## Load Libraries

In [18]:
import json
from random import randint, sample
import pandas as pd
import numpy as np
import pickle
import seaborn as sns
import matplotlib.pyplot as plt

from sklearn.tree import DecisionTreeClassifier
from sklearn.metrics import classification_report
from sklearn.linear_model import LogisticRegression
from sklearn.preprocessing import StandardScaler
from sklearn.pipeline import make_pipeline
from sklearn.utils import shuffle
from sklearn.svm import SVC
from sklearn.metrics import confusion_matrix
from sklearn.metrics import accuracy_score
from sklearn.metrics import confusion_matrix
from sklearn.preprocessing import MinMaxScaler

import xgboost
import treelite


sns.set(style="ticks")
np.set_printoptions(suppress=True)

pd.set_option('display.max_rows', 150)

## Load Data

In [19]:
with open('/data-temp/data/nonwear-check/O/results/annotations.json', 'r') as f:
    annotations = json.load(f)

record_annotation_index = {}
for record_annotation in annotations['record_annotations']:
    if record_annotation['id'] not in record_annotation_index:
        record_annotation_index[record_annotation['id']] = {}
    id = record_annotation['id']
    record_annotation.pop('id')
    record_annotation_index[id].update(record_annotation)

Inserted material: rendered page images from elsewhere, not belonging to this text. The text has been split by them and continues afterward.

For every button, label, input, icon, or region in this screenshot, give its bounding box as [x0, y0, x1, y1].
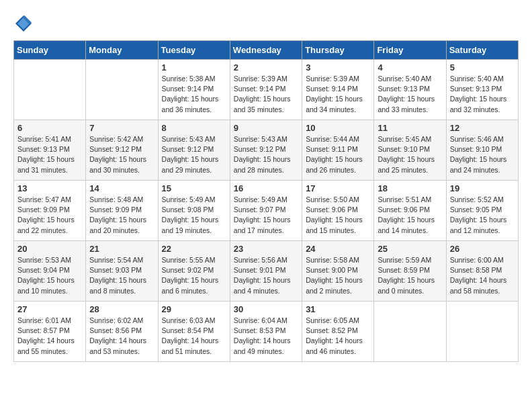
- day-number: 5: [450, 62, 515, 73]
- day-info: Sunrise: 5:39 AM Sunset: 9:14 PM Dayligh…: [306, 74, 370, 115]
- day-cell: 30Sunrise: 6:04 AM Sunset: 8:53 PM Dayli…: [230, 302, 302, 362]
- day-number: 6: [17, 123, 82, 133]
- day-cell: 17Sunrise: 5:50 AM Sunset: 9:06 PM Dayli…: [302, 181, 374, 241]
- day-cell: [374, 302, 446, 362]
- day-cell: 3Sunrise: 5:39 AM Sunset: 9:14 PM Daylig…: [302, 60, 374, 120]
- day-number: 3: [306, 62, 370, 73]
- day-info: Sunrise: 5:45 AM Sunset: 9:10 PM Dayligh…: [378, 134, 442, 175]
- day-cell: 22Sunrise: 5:55 AM Sunset: 9:02 PM Dayli…: [158, 241, 230, 302]
- day-cell: 12Sunrise: 5:46 AM Sunset: 9:10 PM Dayli…: [446, 120, 518, 181]
- header-cell-tuesday: Tuesday: [158, 41, 230, 60]
- day-info: Sunrise: 5:49 AM Sunset: 9:07 PM Dayligh…: [234, 195, 298, 236]
- day-cell: 24Sunrise: 5:58 AM Sunset: 9:00 PM Dayli…: [302, 241, 374, 302]
- day-number: 18: [378, 183, 442, 193]
- day-cell: 21Sunrise: 5:54 AM Sunset: 9:03 PM Dayli…: [86, 241, 158, 302]
- day-number: 19: [450, 183, 515, 193]
- day-cell: 2Sunrise: 5:39 AM Sunset: 9:14 PM Daylig…: [230, 60, 302, 120]
- day-info: Sunrise: 5:55 AM Sunset: 9:02 PM Dayligh…: [162, 255, 226, 296]
- day-info: Sunrise: 5:48 AM Sunset: 9:09 PM Dayligh…: [89, 195, 154, 236]
- day-info: Sunrise: 5:58 AM Sunset: 9:00 PM Dayligh…: [306, 255, 370, 296]
- header-cell-monday: Monday: [86, 41, 158, 60]
- day-info: Sunrise: 5:44 AM Sunset: 9:11 PM Dayligh…: [306, 134, 370, 175]
- calendar-body: 1Sunrise: 5:38 AM Sunset: 9:14 PM Daylig…: [14, 60, 519, 362]
- day-cell: 26Sunrise: 6:00 AM Sunset: 8:58 PM Dayli…: [446, 241, 518, 302]
- day-number: 14: [89, 183, 154, 193]
- day-cell: 27Sunrise: 6:01 AM Sunset: 8:57 PM Dayli…: [14, 302, 86, 362]
- header-cell-thursday: Thursday: [302, 41, 374, 60]
- day-info: Sunrise: 5:50 AM Sunset: 9:06 PM Dayligh…: [306, 195, 370, 236]
- header-row: SundayMondayTuesdayWednesdayThursdayFrid…: [14, 41, 519, 60]
- day-number: 15: [162, 183, 226, 193]
- day-info: Sunrise: 5:47 AM Sunset: 9:09 PM Dayligh…: [17, 195, 82, 236]
- header-cell-saturday: Saturday: [446, 41, 518, 60]
- day-cell: [14, 60, 86, 120]
- day-info: Sunrise: 6:02 AM Sunset: 8:56 PM Dayligh…: [89, 316, 154, 357]
- day-number: 29: [162, 304, 226, 314]
- day-number: 24: [306, 244, 370, 254]
- day-number: 27: [17, 304, 82, 314]
- day-cell: 6Sunrise: 5:41 AM Sunset: 9:13 PM Daylig…: [14, 120, 86, 181]
- day-number: 30: [234, 304, 298, 314]
- day-cell: 8Sunrise: 5:43 AM Sunset: 9:12 PM Daylig…: [158, 120, 230, 181]
- day-cell: 23Sunrise: 5:56 AM Sunset: 9:01 PM Dayli…: [230, 241, 302, 302]
- day-cell: 28Sunrise: 6:02 AM Sunset: 8:56 PM Dayli…: [86, 302, 158, 362]
- day-cell: 5Sunrise: 5:40 AM Sunset: 9:13 PM Daylig…: [446, 60, 518, 120]
- logo: [13, 13, 35, 34]
- page-header: [13, 13, 519, 34]
- day-info: Sunrise: 5:54 AM Sunset: 9:03 PM Dayligh…: [89, 255, 154, 296]
- day-number: 31: [306, 304, 370, 314]
- day-number: 16: [234, 183, 298, 193]
- week-row-5: 27Sunrise: 6:01 AM Sunset: 8:57 PM Dayli…: [14, 302, 519, 362]
- logo-icon: [13, 13, 34, 34]
- day-number: 26: [450, 244, 515, 254]
- day-info: Sunrise: 6:05 AM Sunset: 8:52 PM Dayligh…: [306, 316, 370, 357]
- day-cell: 11Sunrise: 5:45 AM Sunset: 9:10 PM Dayli…: [374, 120, 446, 181]
- day-cell: 10Sunrise: 5:44 AM Sunset: 9:11 PM Dayli…: [302, 120, 374, 181]
- day-number: 13: [17, 183, 82, 193]
- day-number: 25: [378, 244, 442, 254]
- day-info: Sunrise: 5:53 AM Sunset: 9:04 PM Dayligh…: [17, 255, 82, 296]
- day-cell: 20Sunrise: 5:53 AM Sunset: 9:04 PM Dayli…: [14, 241, 86, 302]
- day-number: 9: [234, 123, 298, 133]
- day-number: 17: [306, 183, 370, 193]
- day-info: Sunrise: 5:46 AM Sunset: 9:10 PM Dayligh…: [450, 134, 515, 175]
- day-cell: [86, 60, 158, 120]
- day-cell: 16Sunrise: 5:49 AM Sunset: 9:07 PM Dayli…: [230, 181, 302, 241]
- day-cell: 1Sunrise: 5:38 AM Sunset: 9:14 PM Daylig…: [158, 60, 230, 120]
- day-number: 7: [89, 123, 154, 133]
- day-cell: 19Sunrise: 5:52 AM Sunset: 9:05 PM Dayli…: [446, 181, 518, 241]
- day-number: 2: [234, 62, 298, 73]
- day-cell: [446, 302, 518, 362]
- day-number: 8: [162, 123, 226, 133]
- day-info: Sunrise: 5:49 AM Sunset: 9:08 PM Dayligh…: [162, 195, 226, 236]
- week-row-3: 13Sunrise: 5:47 AM Sunset: 9:09 PM Dayli…: [14, 181, 519, 241]
- day-info: Sunrise: 5:38 AM Sunset: 9:14 PM Dayligh…: [162, 74, 226, 115]
- day-number: 1: [162, 62, 226, 73]
- day-info: Sunrise: 5:40 AM Sunset: 9:13 PM Dayligh…: [378, 74, 442, 115]
- day-number: 10: [306, 123, 370, 133]
- day-number: 23: [234, 244, 298, 254]
- day-info: Sunrise: 6:04 AM Sunset: 8:53 PM Dayligh…: [234, 316, 298, 357]
- day-cell: 9Sunrise: 5:43 AM Sunset: 9:12 PM Daylig…: [230, 120, 302, 181]
- day-info: Sunrise: 6:00 AM Sunset: 8:58 PM Dayligh…: [450, 255, 515, 296]
- day-cell: 7Sunrise: 5:42 AM Sunset: 9:12 PM Daylig…: [86, 120, 158, 181]
- day-number: 22: [162, 244, 226, 254]
- week-row-1: 1Sunrise: 5:38 AM Sunset: 9:14 PM Daylig…: [14, 60, 519, 120]
- day-info: Sunrise: 6:01 AM Sunset: 8:57 PM Dayligh…: [17, 316, 82, 357]
- day-info: Sunrise: 6:03 AM Sunset: 8:54 PM Dayligh…: [162, 316, 226, 357]
- day-info: Sunrise: 5:40 AM Sunset: 9:13 PM Dayligh…: [450, 74, 515, 115]
- day-info: Sunrise: 5:39 AM Sunset: 9:14 PM Dayligh…: [234, 74, 298, 115]
- day-info: Sunrise: 5:43 AM Sunset: 9:12 PM Dayligh…: [234, 134, 298, 175]
- day-info: Sunrise: 5:51 AM Sunset: 9:06 PM Dayligh…: [378, 195, 442, 236]
- calendar-table: SundayMondayTuesdayWednesdayThursdayFrid…: [13, 40, 519, 362]
- week-row-4: 20Sunrise: 5:53 AM Sunset: 9:04 PM Dayli…: [14, 241, 519, 302]
- day-info: Sunrise: 5:56 AM Sunset: 9:01 PM Dayligh…: [234, 255, 298, 296]
- day-number: 28: [89, 304, 154, 314]
- day-number: 21: [89, 244, 154, 254]
- day-cell: 25Sunrise: 5:59 AM Sunset: 8:59 PM Dayli…: [374, 241, 446, 302]
- header-cell-wednesday: Wednesday: [230, 41, 302, 60]
- day-number: 11: [378, 123, 442, 133]
- day-cell: 14Sunrise: 5:48 AM Sunset: 9:09 PM Dayli…: [86, 181, 158, 241]
- calendar-header: SundayMondayTuesdayWednesdayThursdayFrid…: [14, 41, 519, 60]
- day-cell: 29Sunrise: 6:03 AM Sunset: 8:54 PM Dayli…: [158, 302, 230, 362]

segment_annotation_index = {}
for segment_annotation in annotations['segment_annotations']:
    if segment_annotation['id'] not in segment_annotation_index:
        segment_annotation_index[segment_annotation['id']] = {}
    id = segment_annotation['id']
    segment_annotation.pop('id')
    segment_annotation_index[id].update(segment_annotation)

In [20]:
df_features = pd.read_csv("/data-temp/data/nonwear-check/O/results/features__ppg-g__object_length_36__cut_500.csv", index_col=None)
df_features = df_features.iloc[shuffle(range(len(df_features)), random_state=0), :]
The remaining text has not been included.